Add policies layer in between roles and permissions

[jdorn]

Features and Changes

Add a "policies" layer in between roles and permissions.

TODO:

• Default Role -> Policy -> Permission mappings
• Use this new mapping in the existing permissions code
• Support for custom organization roles (data model only, no API support or UI yet)

[mknowlton89]

I think we'll want to add one more check - to prevent deleting a role that is the org's default.
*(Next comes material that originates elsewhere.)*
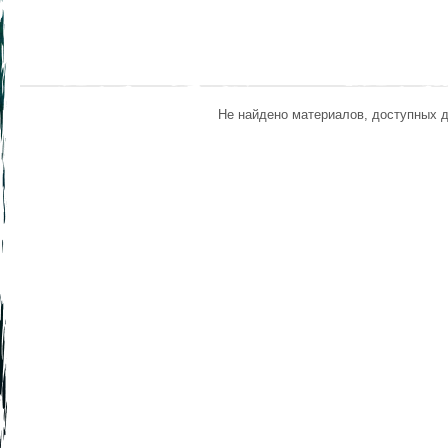
Не найдено материалов, доступных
  // Make sure the id isn't the org's default
  if (org.settings?.defaultRole?.role === id) {
    throw new Error(
      "Cannot delete role. This role is set as the organization's default role."
    );
  }

[mknowlton89]

I've added this in this PR here, so we don't need to do it here - https://github.com/growthbook/growthbook/pull/2512/files#diff-d577f6ec2e9cc31ebc7af8b716ca1deeffe215e114c4ad0f8f98eef0dde9d404

[mknowlton89]

I've been testing this alongside the UI PR here and it's working great.

In the PR above I made two small tweaks.

• I added some logic within the getOrganization to ensure we're passing the org's customRoles to the frontend context so when we call getDefaultRole - the org object we pass in contains the org's customRoles.
• I also added some logic to the deleteCustomRole endpoint so if the role was being used as the org's default, we block deletion.

[github-actions]

Your preview environment pr-2495-bttf has been deployed.

Preview environment endpoints are available at:

• https://growthbook-3000-pr-2495-bttf.growthbook.okteto.dev
• https://growthbook-3100-pr-2495-bttf.growthbook.okteto.dev

[jdorn]

I can't approve since I made the PR, but this looks good to me.